Lions deal to liberate SA rugby
Johannesburg - ANC treasurer general Mathews Phosa has described the inclusion of black stake-holders in the Golden Lions Rugby Union (GLRU) as a step towards ensuring the successful transformation of a traditionally white sport.
"The traditional positioning is not going to hold and the recent racial rumblings in rugby are the birth pains of a transforming sport and they must be allowed," said Phosa, who is patron of the Johannesburg franchise.
"And that debate must be allowed until there is consensus and a win-win solution."
He was speaking at an emotion-filled announcement of an equity partnership between the GLRU, Guma Group and TransAfrica Capital, at Ellis Park.

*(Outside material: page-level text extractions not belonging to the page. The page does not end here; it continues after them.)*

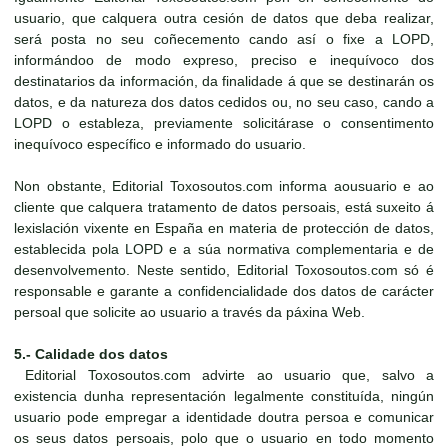
usuario, que calquera outra cesión de datos que deba realizar,
será posta no seu coñecemento cando así o fixe a LOPD,
informándoo de modo expreso, preciso e inequívoco dos
destinatarios da información, da finalidade á que se destinarán os
datos, e da natureza dos datos cedidos ou, no seu caso, cando a
LOPD o estableza, previamente solicitárase o consentimento
inequívoco específico e informado do usuario.
Non obstante, Editorial Toxosoutos.com informa aousuario e ao
cliente que calquera tratamento de datos persoais, está suxeito á
lexislación vixente en España en materia de protección de datos,
establecida pola LOPD e a súa normativa complementaria e de
desenvolvemento. Neste sentido, Editorial Toxosoutos.com só é
responsable e garante a confidencialidade dos datos de carácter
persoal que solicite ao usuario a través da páxina Web.
5.- Calidade dos datos
Editorial Toxosoutos.com advirte ao usuario que, salvo a
existencia dunha representación legalmente constituída, ningún
usuario pode empregar a identidade doutra persoa e comunicar
os seus datos persoais, polo que o usuario en todo momento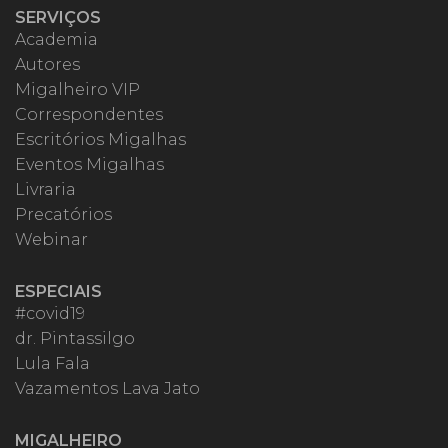
SERVIÇOS
Academia
Autores
Migalheiro VIP
Correspondentes
Escritórios Migalhas
Eventos Migalhas
Livraria
Precatórios
Webinar
ESPECIAIS
#covid19
dr. Pintassilgo
Lula Fala
Vazamentos Lava Jato
MIGALHEIRO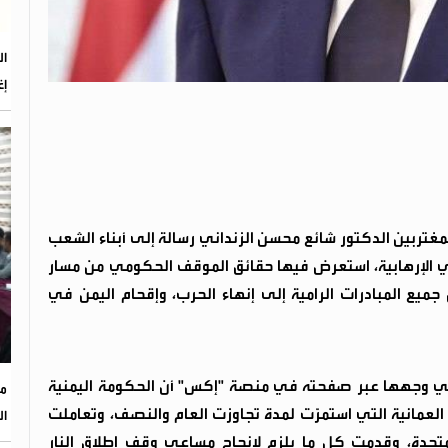
إغ
مغتربين الدكتور شائع محسن الزنداني رسالة إلى أبناء الشعب
 الإرهابية، استعرض فيها حقائق الموقف الحكومي من مسار
ميع المبادرات الرامية إلى إنهاء الحرب، وإقحام اليمن في
 التي وجهها عبر صفحته في منصة "إكس" أن الحكومة اليمنية
مح
مانية التي استمرّت لمدة تجاوزت العام والنصف، وتعاملت
ال
لمتحدة، وقدمت كل ما يلزم لإنجاح مساعي وقف إطلاق النار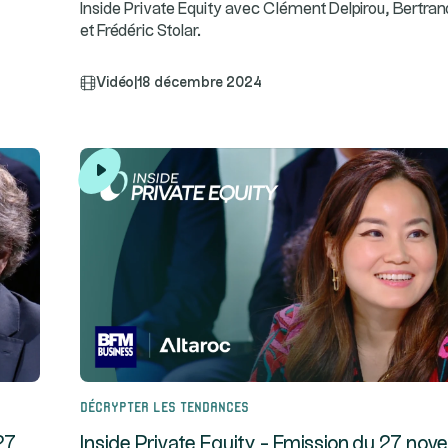
Inside Private Equity avec Clément Delpirou, Bertran
et Frédéric Stolar.
Vidéo
|
18 décembre 2024
Décrypter les tendances
27
Inside Private Equity - Emission du 27 no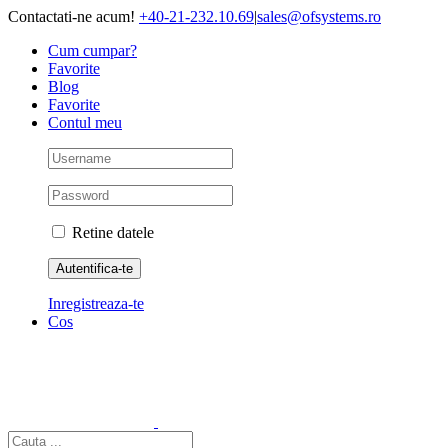
Skip
Contactati-ne acum!
+40-21-232.10.69
|
sales@ofsystems.ro
to
Cum cumpar?
content
Favorite
Blog
Favorite
Contul meu
Retine datele
Inregistreaza-te
Cos
Cautare...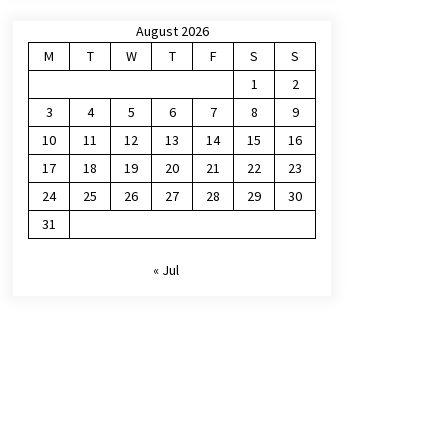
August 2026
M
T
W
T
F
S
S
1
2
3
4
5
6
7
8
9
10
11
12
13
14
15
16
17
18
19
20
21
22
23
24
25
26
27
28
29
30
31
« Jul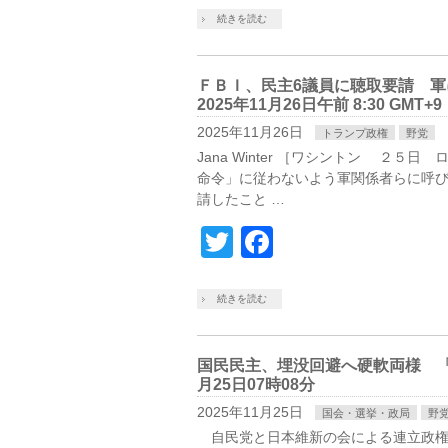
続きを読む
ＦＢＩ、民主6議員に聴取要請 
2025年11月26日午前 8:30 GMT+9
2025年11月26日
トランプ政権
野党
Jana Winter ［ワシントン ２５
命令」に従わないよう軍関係者らに呼
請したこと …
Twitter
Facebook
続きを読む
国民民主、埋没回避へ硬軟両様 「
月25日07時08分
2025年11月25日
国会・選挙・政局
野
自民党と日本維新の会による連立政権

IT mogul and Guma Group executive chairperson Robert Gumede and TransAfrica Capital chairman Ivor Ichikowitz have signed an agreement to purchase a 49.9% stake in Lions Rugby.

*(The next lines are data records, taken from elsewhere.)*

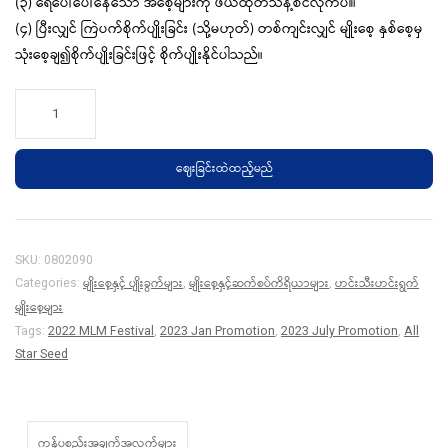
(၃) ရေပေါ်ပေါ်နေသော အစေ့များကို ဖယ်ထုတ်သန့်စင်လိုက်ပါ။
(၄) ပြီးလျှင် ကြဲပက်စိုက်ပျိုးခြင်း (သို့မဟုတ်) တစ်ကျင်းလျှင် မျိုးစေ့ နှစ်စေ့မှ
သုံးစေ့ချ၍စိုက်ပျိုးခြင်းဖြင့် စိုက်ပျိုးနိုင်ပါသည်။
All
Star
Seed
ဈေးခြင်းထဲထည့်မည်
-
မုန်လာဥဖြူ
quantity
SKU:
0802090
မျိုးစေ့နှင့် ပျိုးခွက်များ
မျိုးစေ့နှင့်ဆက်စပ်ကိရိယာများ
ဟင်းသီးဟင်းရွက်
Categories:
,
,
မျိုးစေ့များ
Tags:
2022 MLM Festival
,
2023 Jan Promotion
,
2023 July Promotion
,
All
Star Seed
ကုန်ပစ္စည်းအချက်အလက်များ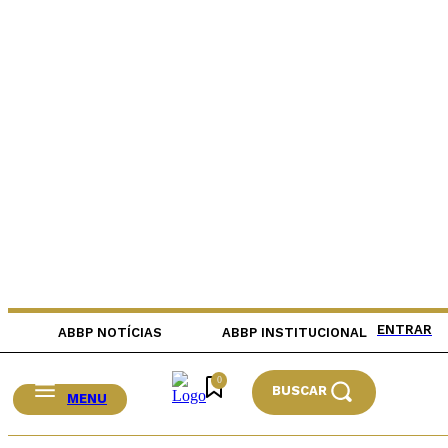
ENTRAR
ABBP NOTÍCIAS
ABBP INSTITUCIONAL
0
BUSCAR
MENU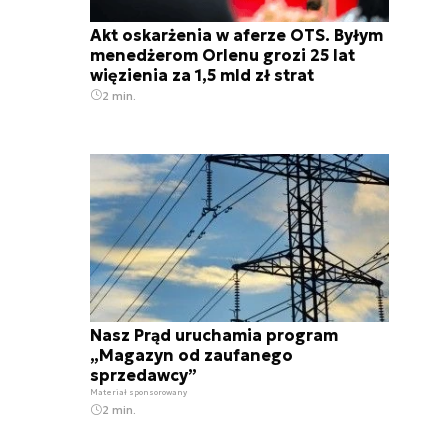
Akt oskarżenia w aferze OTS. Byłym
menedżerom Orlenu grozi 25 lat
więzienia za 1,5 mld zł strat
2 min.
Nasz Prąd uruchamia program
„Magazyn od zaufanego
sprzedawcy”
Materiał sponsorowany
2 min.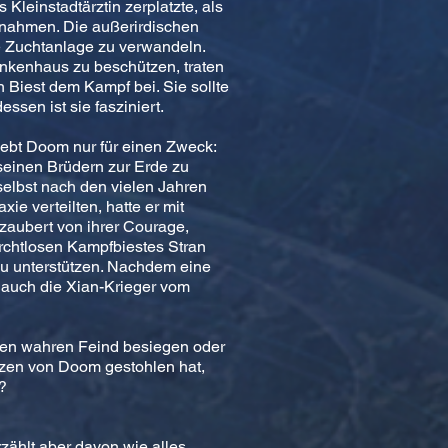
Kleinstadtärztin zerplatzte, als
fnahmen. Die außerirdischen
ine Zuchtanlage zu verwandeln.
ankenhaus zu beschützen, traten
 Biest dem Kampf bei. Sie sollte
ssen ist sie fasziniert.
lebt Doom nur für einen Zweck:
seinen Brüdern zur Erde zu
selbst nach den vielen Jahren
xie verteilten, hatte er mit
zaubert von ihrer Courage,
urchtlosen Kampfbiestes Stran
zu unterstützen. Nachdem eine
 auch die Xian-Krieger vom
igen wahren Feind besiegen oder
rzen von Doom gestohlen hat,
?
zählt aber davon wie alles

They have pledged to transform the Lions Rugby Union's fortunes by aggressively developing the Lions franchise over the next few years.
During Tuesday's announcement, reference was made to former president Nelson Mandela's use of rugby during the 1995 World Cup to unify the nation
Phosa said rugby still had this potential and it had to be utilised.
"Rugby is a potent instrument for nation-building and reconciliation. It has got a track record of doing that in this country," said Phosa.
"People have racialised rugby in the past and this announcement is an important step to deracialise it at a level of ownership and other levels. The rest will follow from there."
Rugby’s popularity had grown significant in less traditional rugby communities through initiatives like the hosting of this year’s Super 14 semifinals and final at the Orlando Stadium, in Soweto, and the Tri Nations Test between the Springboks and All Blacks at the FNB Stadium.
Phosa said it was time these communities were embraced and given an opportunity to take ownership of the sport.
"The thing is, the traditional rugby community is growing into the black area and therefore you create more participation for black people.
"In the past, it was white people isolated with the sport, and now we are liberating rugby and it is becoming the sport of all people, black and white," he said.
Phosa said more events like the Super 14 play-offs were being planned to take this further.
"There definitely need to be more matches in Soweto. We need to reach out and soar to where the eagles do not dare to fly."